R.- Le conseil de la sécurité intérieure du 27 avril a effectivement décidé, sur la base des propositions du rapport confié par M. le Premier ministre, au député Carraz et au sénateur Hyest, d'opérer une nouvelle répartition des forces de police et de gendarmerie sur le territoire national. Ainsi que vous l'avez rappelé, l'objectif est d'assurer autant que possible une sécurité égale à tous nos concitoyens, sur l'ensemble du territoire national. Le redéploiement fera d'abord passer quatre-vingt-neuf circonscriptions de police en zone gendarmerie, ce qui concernera 250 communes et 1,6 million d'habitants. Dans le même temps, trente-huit communes représentant un demi-million d'habitants passeront en zone de police. Ainsi 3 000 policiers pourront être redéployés dans les zones prioritaires que sont la grande couronne parisienne, le pourtour méditerranéen, les grandes agglomérations et 1 200 gendarmes seront affectés dans des zones périurbaines.
En ce qui concerne le rythme de ces redéploiements, des propositions détaillées seront soumises à la fin de l'année au Gouvernement qui prendra ses décisions quant aux zones concernées. Les redéploiements s'effectueront dans les trois années qui suivront. Chacun sait que la répartition des forces de police et de gendarmerie sur le territoire national n'obéit pas toujours à une logique parfaitement claire. Elle est marquée par bon nombre d'inégalités.
Vous avez également parlé, monsieur le député, de l'extrême droite qui exploite ou cherche à exploiter le sentiment d'insécurité ressenti, souvent à juste titre, par nos concitoyens.

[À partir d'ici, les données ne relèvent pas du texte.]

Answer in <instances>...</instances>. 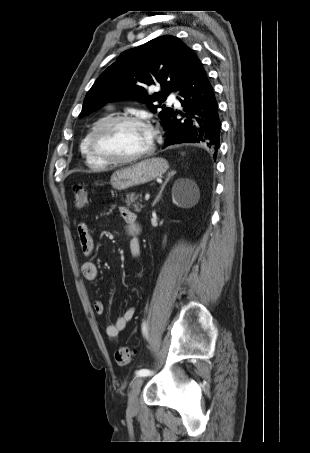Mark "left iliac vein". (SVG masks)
<instances>
[{"label": "left iliac vein", "mask_w": 310, "mask_h": 453, "mask_svg": "<svg viewBox=\"0 0 310 453\" xmlns=\"http://www.w3.org/2000/svg\"><path fill=\"white\" fill-rule=\"evenodd\" d=\"M143 384V377L138 376L134 379L128 398V412L130 414H137L138 406V395L140 393Z\"/></svg>", "instance_id": "1"}]
</instances>
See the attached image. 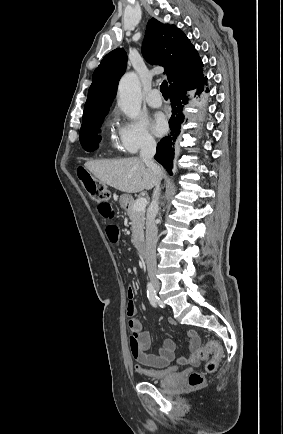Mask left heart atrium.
Listing matches in <instances>:
<instances>
[{
	"label": "left heart atrium",
	"instance_id": "obj_1",
	"mask_svg": "<svg viewBox=\"0 0 283 434\" xmlns=\"http://www.w3.org/2000/svg\"><path fill=\"white\" fill-rule=\"evenodd\" d=\"M167 122L163 114L157 113L152 121V130L156 135H162L166 132Z\"/></svg>",
	"mask_w": 283,
	"mask_h": 434
}]
</instances>
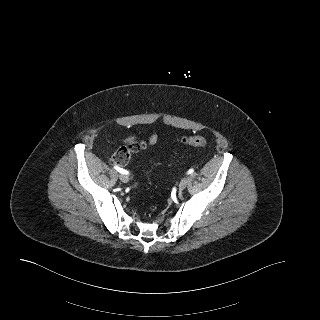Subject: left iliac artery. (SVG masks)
<instances>
[{"label":"left iliac artery","instance_id":"1","mask_svg":"<svg viewBox=\"0 0 320 320\" xmlns=\"http://www.w3.org/2000/svg\"><path fill=\"white\" fill-rule=\"evenodd\" d=\"M194 172L193 169H189L188 174H192Z\"/></svg>","mask_w":320,"mask_h":320}]
</instances>
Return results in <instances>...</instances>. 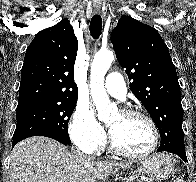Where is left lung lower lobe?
I'll return each mask as SVG.
<instances>
[{
    "instance_id": "left-lung-lower-lobe-1",
    "label": "left lung lower lobe",
    "mask_w": 196,
    "mask_h": 182,
    "mask_svg": "<svg viewBox=\"0 0 196 182\" xmlns=\"http://www.w3.org/2000/svg\"><path fill=\"white\" fill-rule=\"evenodd\" d=\"M157 151H159V152L160 151H167V152L176 154V155L180 156L183 161L187 162V157H186L185 149H169V150H161V149H158Z\"/></svg>"
}]
</instances>
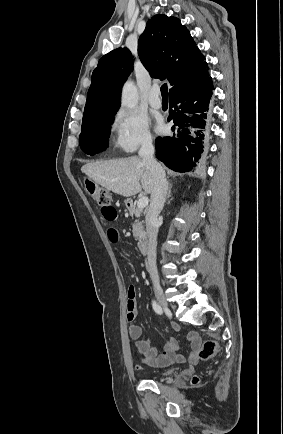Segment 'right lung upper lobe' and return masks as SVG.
Instances as JSON below:
<instances>
[{
	"label": "right lung upper lobe",
	"instance_id": "1",
	"mask_svg": "<svg viewBox=\"0 0 283 434\" xmlns=\"http://www.w3.org/2000/svg\"><path fill=\"white\" fill-rule=\"evenodd\" d=\"M138 55L154 78L167 79L169 95L202 84L208 65L189 30L175 17L153 16L138 41ZM133 70L129 49L117 48L104 55L92 73L83 114L82 128L116 114L123 83Z\"/></svg>",
	"mask_w": 283,
	"mask_h": 434
}]
</instances>
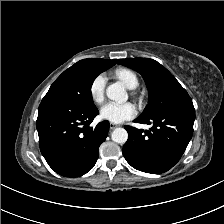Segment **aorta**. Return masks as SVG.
I'll return each instance as SVG.
<instances>
[{"mask_svg":"<svg viewBox=\"0 0 224 224\" xmlns=\"http://www.w3.org/2000/svg\"><path fill=\"white\" fill-rule=\"evenodd\" d=\"M106 94L109 99L118 101L120 103H124L128 99V94L125 90V87L118 82L109 85L106 89ZM111 138L118 144H124L128 139V133L124 128H116L112 132Z\"/></svg>","mask_w":224,"mask_h":224,"instance_id":"762f6f07","label":"aorta"}]
</instances>
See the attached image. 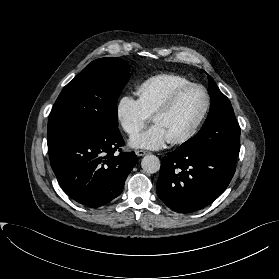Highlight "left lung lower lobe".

Mais j'observe que M. Jean-Louis Debré lui-même, si j'en crois du moins le journal Le Monde a osé déclarer: "Le Gouvernement veut fermer des gendarmeries en zone rurale et envisage même, au nom du redéploiement, de fermer un certain nombre de commissariats." Or des gendarmes protégeront nos concitoyens là où ils l'étaient par des policiers, et des policiers les protégeront là où ils l'étaient par des gendarmes. La sécurité sera donc tout aussi bien assurée. Quel aveu d'impuissance, monsieur Debré, car, vous le savez, la loi fixe depuis longtemps à vingt mille habitants le seuil au-dessus duquel nous sommes en zone de police et en dessous duquel nous sommes en zone de gendarmerie. Or vous n'avez pas opéré ce redéploiement nécessaire lorsque vous le pouviez. En quelque sorte, vous vous prévalez - sinon de votre propre turpitude comme j'allais le dire - du moins de votre propre immobilisme
La démarche du Gouvernement actuel est tout à fait différente. Ainsi, 80 % des 8 250 adjoints de sécurité mis en place cette année seront affectés dans les vingt-six départements les plus sensibles, où se concentrent 80 % de la délinquance. Le Gouvernement agit, il réforme, il ouvre des chantiers. Telle est la signification des mesures que le conseil de la sécurité intérieure a prises avant-hier.